Methods: We trained a deep learning-based model using hematoxylin and eosin (H&E) whole-slide images from The Cancer Genome Atlas as a training dataset. The model incorporated a novel hierarchical loss function designed to reflect clinically relevant tumor groupings based on treatment strategies and patient outcomes. We validated the model on 112 consecutive cases from the University of Chicago, with diagnoses confirmed by an expert thoracic pathologist. Model performances were evaluated using both a three-group hierarchical scheme and the six-class WHO classification.
Results: In the clinically relevant hierarchical three-group classification (As: A+AB; Bs: B1+B2+B3; Thymic Carcinoma), the model achieved an accuracy of 91.1% with Cohen's κ= 0.859, indicating almost perfect agreement. In the six-class classification (A, AB, B1, B2, B3, Thymic Carcinoma), the accuracy was 77.7% with κ = 0.716. The model demonstrated 100% sensitivity and 94.6% accuracy for thymic carcinoma detection. Notably, 60% of misclassifications occurred within the same clinical management group, thereby limiting their impact on therapeutic decision-making.
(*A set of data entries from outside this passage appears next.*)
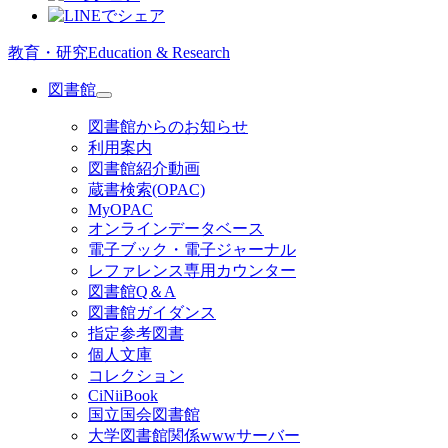
教育・研究
Education & Research
図書館
図書館からのお知らせ
利用案内
図書館紹介動画
蔵書検索(OPAC)
MyOPAC
オンラインデータベース
電子ブック・電子ジャーナル
レファレンス専用カウンター
図書館Q＆A
図書館ガイダンス
指定参考図書
個人文庫
コレクション
CiNiiBook
国立国会図書館
大学図書館関係wwwサーバー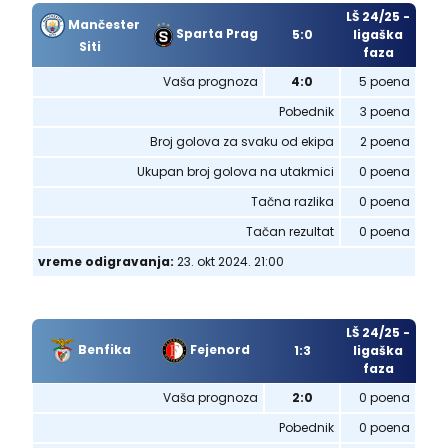
LŠ 24/25 -
Mančester
Sparta Prag
5:0
ligaška
Siti
faza
Vaša prognoza
4:0
5 poena
Pobednik
3 poena
Broj golova za svaku od ekipa
2 poena
Ukupan broj golova na utakmici
0 poena
Tačna razlika
0 poena
Tačan rezultat
0 poena
vreme odigravanja:
23. okt 2024. 21:00
LŠ 24/25 -
Benfika
Fejenord
1:3
ligaška
faza
Vaša prognoza
2:0
0 poena
Pobednik
0 poena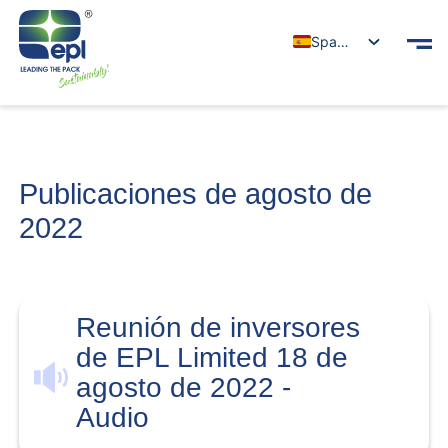
Spanish
Publicaciones de agosto de
2022
Reunión de inversores
de EPL Limited 18 de
agosto de 2022 -
Audio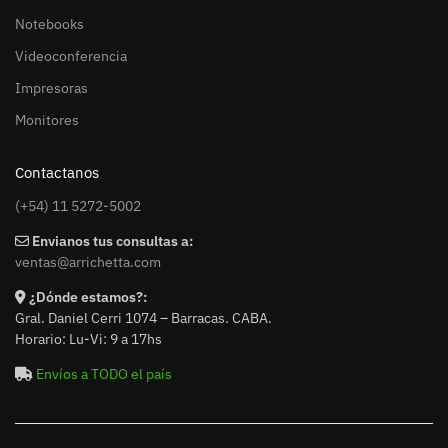
Notebooks
Videoconferencia
Impresoras
Monitores
Contactanos
(+54) 11 5272-5002
Envianos tus consultas a:
ventas@arrichetta.com
¿Dónde estamos?:
Gral. Daniel Cerri 1074 – Barracas. CABA.
Horario: Lu-Vi: 9 a 17hs
Envíos a TODO el país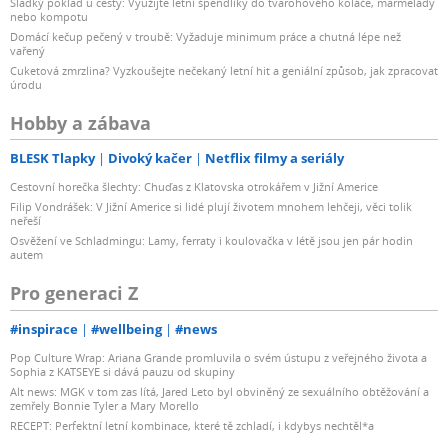
Sladký poklad u cesty: Využijte letní špendlíky do tvarohového koláče, marmelády
nebo kompotu
Domácí kečup pečený v troubě: Vyžaduje minimum práce a chutná lépe než
vařený
Cuketová zmrzlina? Vyzkoušejte nečekaný letní hit a geniální způsob, jak zpracovat
úrodu
Hobby a zábava
BLESK Tlapky
Divoký kačer
Netflix filmy a seriály
Cestovní horečka šlechty: Chuďas z Klatovska otrokářem v Jižní Americe
Filip Vondrášek: V Jižní Americe si lidé plují životem mnohem lehčeji, věci tolik
neřeší
Osvěžení ve Schladmingu: Lamy, ferraty i koulovačka v létě jsou jen pár hodin
autem
Pro generaci Z
#inspirace
#wellbeing
#news
Pop Culture Wrap: Ariana Grande promluvila o svém ústupu z veřejného života a
Sophia z KATSEYE si dává pauzu od skupiny
Alt news: MGK v tom zas lítá, Jared Leto byl obviněný ze sexuálního obtěžování a
zemřely Bonnie Tyler a Mary Morello
RECEPT: Perfektní letní kombinace, které tě zchladí, i kdybys nechtěl*a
Conclusion: This deep learning model demonstrates strong potential as a diagnostic tool for TETs classification, particularly in settings with limited thoracic pathology expertise. The high sensitivity for thymic carcinoma detection and robust performance across different tissue processing conditions suggest its clinical applicability for improving diagnostic consistency and supporting pathological decision-making in both specialized and non-specialized settings.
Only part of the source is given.